▶ Given records
<<<<
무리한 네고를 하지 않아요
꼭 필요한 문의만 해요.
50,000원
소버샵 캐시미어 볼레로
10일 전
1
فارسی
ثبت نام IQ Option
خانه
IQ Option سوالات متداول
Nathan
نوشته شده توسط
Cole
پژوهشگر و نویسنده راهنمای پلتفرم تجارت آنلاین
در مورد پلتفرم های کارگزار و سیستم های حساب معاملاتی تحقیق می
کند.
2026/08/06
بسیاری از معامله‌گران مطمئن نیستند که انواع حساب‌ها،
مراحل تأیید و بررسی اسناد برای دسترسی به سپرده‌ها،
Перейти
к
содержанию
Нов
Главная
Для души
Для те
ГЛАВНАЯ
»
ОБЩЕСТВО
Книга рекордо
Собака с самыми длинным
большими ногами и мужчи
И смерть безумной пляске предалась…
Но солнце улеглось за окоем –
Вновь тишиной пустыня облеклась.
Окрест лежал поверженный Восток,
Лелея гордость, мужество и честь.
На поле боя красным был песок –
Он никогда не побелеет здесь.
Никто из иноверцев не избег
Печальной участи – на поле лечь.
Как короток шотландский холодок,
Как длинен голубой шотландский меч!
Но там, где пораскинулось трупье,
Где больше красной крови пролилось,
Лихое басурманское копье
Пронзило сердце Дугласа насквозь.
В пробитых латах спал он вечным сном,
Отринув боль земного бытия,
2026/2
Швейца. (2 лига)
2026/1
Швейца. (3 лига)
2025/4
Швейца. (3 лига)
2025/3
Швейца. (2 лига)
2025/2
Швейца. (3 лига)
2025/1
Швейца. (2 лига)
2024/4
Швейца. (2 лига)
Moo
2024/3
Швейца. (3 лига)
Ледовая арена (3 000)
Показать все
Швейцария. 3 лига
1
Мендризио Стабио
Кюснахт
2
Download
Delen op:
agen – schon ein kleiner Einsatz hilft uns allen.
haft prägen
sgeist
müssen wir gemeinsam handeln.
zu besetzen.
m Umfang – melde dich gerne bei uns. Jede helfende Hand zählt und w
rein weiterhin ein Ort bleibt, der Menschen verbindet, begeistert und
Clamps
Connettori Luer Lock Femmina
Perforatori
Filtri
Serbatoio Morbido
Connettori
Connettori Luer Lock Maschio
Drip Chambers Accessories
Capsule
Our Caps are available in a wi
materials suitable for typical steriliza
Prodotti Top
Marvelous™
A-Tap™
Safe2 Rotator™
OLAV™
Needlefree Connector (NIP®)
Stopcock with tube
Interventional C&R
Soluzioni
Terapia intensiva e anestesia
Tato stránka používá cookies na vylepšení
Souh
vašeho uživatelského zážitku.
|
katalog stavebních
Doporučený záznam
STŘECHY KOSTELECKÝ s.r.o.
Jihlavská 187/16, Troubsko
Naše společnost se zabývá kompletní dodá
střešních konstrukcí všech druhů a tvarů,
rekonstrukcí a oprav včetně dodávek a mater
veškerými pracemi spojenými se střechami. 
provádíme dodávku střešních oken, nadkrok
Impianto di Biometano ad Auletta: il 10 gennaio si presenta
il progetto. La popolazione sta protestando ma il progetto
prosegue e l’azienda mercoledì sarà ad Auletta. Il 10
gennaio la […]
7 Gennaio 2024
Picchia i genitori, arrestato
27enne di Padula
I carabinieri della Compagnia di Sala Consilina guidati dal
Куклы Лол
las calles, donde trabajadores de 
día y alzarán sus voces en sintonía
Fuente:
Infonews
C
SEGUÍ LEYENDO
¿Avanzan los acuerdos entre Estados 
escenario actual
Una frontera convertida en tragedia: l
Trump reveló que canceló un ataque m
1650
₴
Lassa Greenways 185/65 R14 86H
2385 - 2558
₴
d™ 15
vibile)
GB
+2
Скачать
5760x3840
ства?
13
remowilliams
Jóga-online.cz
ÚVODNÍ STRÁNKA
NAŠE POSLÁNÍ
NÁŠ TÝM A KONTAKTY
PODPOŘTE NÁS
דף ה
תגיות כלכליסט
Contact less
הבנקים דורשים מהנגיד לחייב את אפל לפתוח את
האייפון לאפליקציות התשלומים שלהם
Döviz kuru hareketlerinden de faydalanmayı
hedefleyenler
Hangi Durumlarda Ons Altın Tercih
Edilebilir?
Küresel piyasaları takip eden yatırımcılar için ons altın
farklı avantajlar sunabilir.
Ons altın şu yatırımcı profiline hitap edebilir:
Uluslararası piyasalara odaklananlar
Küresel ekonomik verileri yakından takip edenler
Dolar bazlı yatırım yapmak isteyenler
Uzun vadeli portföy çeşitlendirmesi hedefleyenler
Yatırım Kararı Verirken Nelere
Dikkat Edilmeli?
>>>>
▶ Brief
Restate the material word for word, but only from its first line through the line containing "Никто из иноверцев не избег".

▶ Answer section
무리한 네고를 하지 않아요
꼭 필요한 문의만 해요.
50,000원
소버샵 캐시미어 볼레로
10일 전
1
فارسی
ثبت نام IQ Option
خانه
IQ Option سوالات متداول
Nathan
نوشته شده توسط
Cole
پژوهشگر و نویسنده راهنمای پلتفرم تجارت آنلاین
در مورد پلتفرم های کارگزار و سیستم های حساب معاملاتی تحقیق می
کند.
2026/08/06
بسیاری از معامله‌گران مطمئن نیستند که انواع حساب‌ها،
مراحل تأیید و بررسی اسناد برای دسترسی به سپرده‌ها،
Перейти
к
содержанию
Нов
Главная
Для души
Для те
ГЛАВНАЯ
»
ОБЩЕСТВО
Книга рекордо
Собака с самыми длинным
большими ногами и мужчи
И смерть безумной пляске предалась…
Но солнце улеглось за окоем –
Вновь тишиной пустыня облеклась.
Окрест лежал поверженный Восток,
Лелея гордость, мужество и честь.
На поле боя красным был песок –
Он никогда не побелеет здесь.
Никто из иноверцев не избег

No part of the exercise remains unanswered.